--- The data Enclosed Below ---

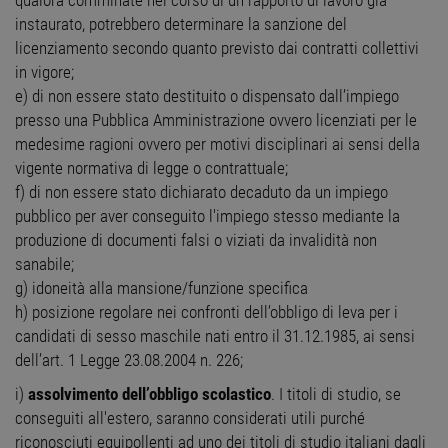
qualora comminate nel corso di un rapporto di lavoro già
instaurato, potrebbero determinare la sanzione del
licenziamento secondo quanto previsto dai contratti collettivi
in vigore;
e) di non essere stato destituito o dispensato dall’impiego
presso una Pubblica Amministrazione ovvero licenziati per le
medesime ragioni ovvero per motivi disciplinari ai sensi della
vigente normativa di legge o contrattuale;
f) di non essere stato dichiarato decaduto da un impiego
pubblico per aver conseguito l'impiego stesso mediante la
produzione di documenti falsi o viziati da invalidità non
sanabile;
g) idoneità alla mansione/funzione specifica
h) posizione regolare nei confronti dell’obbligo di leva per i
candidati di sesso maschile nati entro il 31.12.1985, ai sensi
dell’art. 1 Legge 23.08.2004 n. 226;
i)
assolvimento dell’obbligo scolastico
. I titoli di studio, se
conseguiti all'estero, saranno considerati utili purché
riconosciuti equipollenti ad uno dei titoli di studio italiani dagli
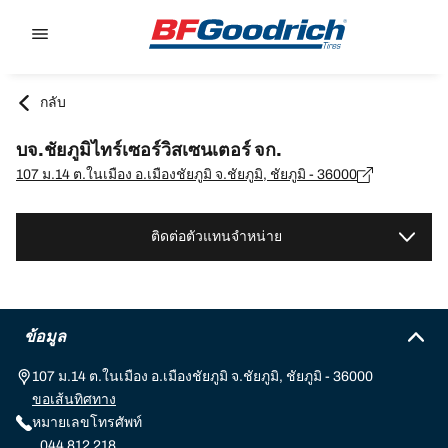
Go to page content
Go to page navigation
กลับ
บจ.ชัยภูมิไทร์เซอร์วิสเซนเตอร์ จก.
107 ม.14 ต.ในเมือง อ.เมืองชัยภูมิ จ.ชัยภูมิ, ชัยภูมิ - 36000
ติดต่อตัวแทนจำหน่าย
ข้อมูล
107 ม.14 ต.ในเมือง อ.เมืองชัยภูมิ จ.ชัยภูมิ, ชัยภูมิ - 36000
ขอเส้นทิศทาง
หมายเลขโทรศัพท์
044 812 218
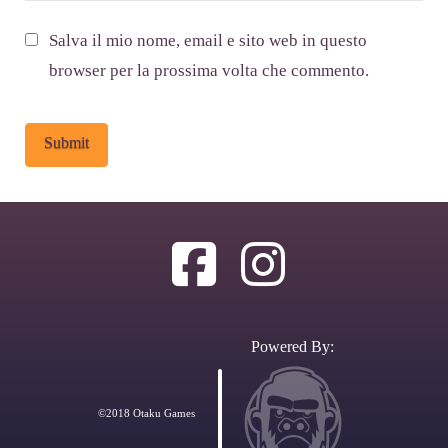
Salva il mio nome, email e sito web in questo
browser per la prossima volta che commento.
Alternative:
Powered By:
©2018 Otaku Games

--- End of Enclosed The data ---

» Your task
The answer must be an exact copy of the records, with no images in it.

» Result of this exercise
qualora comminate nel corso di un rapporto di lavoro già
instaurato, potrebbero determinare la sanzione del
licenziamento secondo quanto previsto dai contratti collettivi
in vigore;
e) di non essere stato destituito o dispensato dall’impiego
presso una Pubblica Amministrazione ovvero licenziati per le
medesime ragioni ovvero per motivi disciplinari ai sensi della
vigente normativa di legge o contrattuale;
f) di non essere stato dichiarato decaduto da un impiego
pubblico per aver conseguito l'impiego stesso mediante la
produzione di documenti falsi o viziati da invalidità non
sanabile;
g) idoneità alla mansione/funzione specifica
h) posizione regolare nei confronti dell’obbligo di leva per i
candidati di sesso maschile nati entro il 31.12.1985, ai sensi
dell’art. 1 Legge 23.08.2004 n. 226;
i)
assolvimento dell’obbligo scolastico
. I titoli di studio, se
conseguiti all'estero, saranno considerati utili purché
riconosciuti equipollenti ad uno dei titoli di studio italiani dagli
Go to page content
Go to page navigation
กลับ
บจ.ชัยภูมิไทร์เซอร์วิสเซนเตอร์ จก.
107 ม.14 ต.ในเมือง อ.เมืองชัยภูมิ จ.ชัยภูมิ, ชัยภูมิ - 36000
ติดต่อตัวแทนจำหน่าย
ข้อมูล
107 ม.14 ต.ในเมือง อ.เมืองชัยภูมิ จ.ชัยภูมิ, ชัยภูมิ - 36000
ขอเส้นทิศทาง
หมายเลขโทรศัพท์
044 812 218
Salva il mio nome, email e sito web in questo
browser per la prossima volta che commento.
Alternative:
Powered By:
©2018 Otaku Games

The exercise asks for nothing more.